Skip by a couple of millennia of quiet farming, and by the fifth century CE the area we now know as Jumeirah, which is home to beautiful beachside villas, had become a caravan station along the trade route linking Oman to what is now Iraq.
The earliest recorded mention of Dubai is in 1095 in the Book of Geography by the Andalusian-Arab geographer Abu Abdullah al-Bakri. The Venetian pearl merchant Gaspero Balbi visited the area in 1580 and mentioned Dubai (Dibei) for its pearling industry.
The livelihood of the area's inhabitants was based on fishing, pearl diving, boat building, and providing accommodation and sustenance for the traders, who would pass through on their way to sell gold, spices and textiles - the very wares that can be found in our souks today.
The next milestone in the history of the UAE comes in 1793 when the Bani Yas tribe assumed political power and settled in Abu Dhabi, with Dubai becoming a dependency. Thirty years or so of jostling for position followed, during which time the area was beset with many tribal wars, which discouraged foreign traders from passing through, affecting the economy.
The Al Fahidi Fort was built around that time, now the site of the Dubai Museum, and records show that in the early 1800s Dubai was a walled city. The wall on the Bur Dubai side was from Al Fahidi Historical Neighbourhood through Al Fahidi Fort and ended at the Old Souq. On the Deira side, Al Ras area was walled.
However, in 1820, Britain negotiated at maritime truce with local rulers, meaning that the trade routes would be open and business would thrive once again.

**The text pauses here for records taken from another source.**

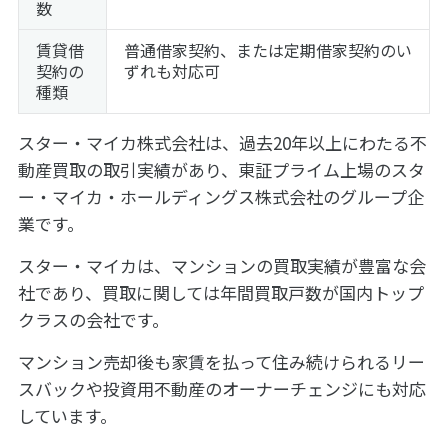
数
賃貸借
普通借家契約、または定期借家契約のい
契約の
ずれも対応可
種類
スター・マイカ株式会社は、過去20年以上にわたる不
動産買取の取引実績があり、東証プライム上場のスタ
ー・マイカ・ホールディングス株式会社のグループ企
業です。
スター・マイカは、マンションの買取実績が豊富な会
社であり、買取に関しては年間買取戸数が国内トップ
クラスの会社です。
マンション売却後も家賃を払って住み続けられるリー
スバックや投資用不動産のオーナーチェンジにも対応
しています。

Fishing, pearl diving and international trading
In 1833, Maktoum bin Butti of the Bani Yas tribe lead his people to the Shindagha Peninsula at the mouth of Dubai Creek, settling there and declaring the town's independence from Abu Dhabi. Today, even with all the massive changes the emirate has undergone, the Al Maktoum dynasty still rules Dubai.
Under the Al Maktoum leadership, Dubai began to thrive, and in 1894 trading in the area was given yet another boost as new rules granting tax exemption for expatriates saw a huge influx in the number of foreign workers, with Indian and Pakistani traders descending to take advantage of the excellent business conditions.
While this was a reasonably successful period in Dubai's history, it was still wholly reliant on fishing, trading and pearl diving, and when artificial pearls were invented in Japan in the 1950s, the vulnerability of the region's economy was exposed. However, the financial downturn did not last long, as in 1966 suddenly everything changed for Dubai: it struck oil.
Sheikh Rashid bin Saeed Al Maktoum began the development of Dubai transforming the city from a small cluster of settlements near the Dubai Creek to a modern port city and commercial hub.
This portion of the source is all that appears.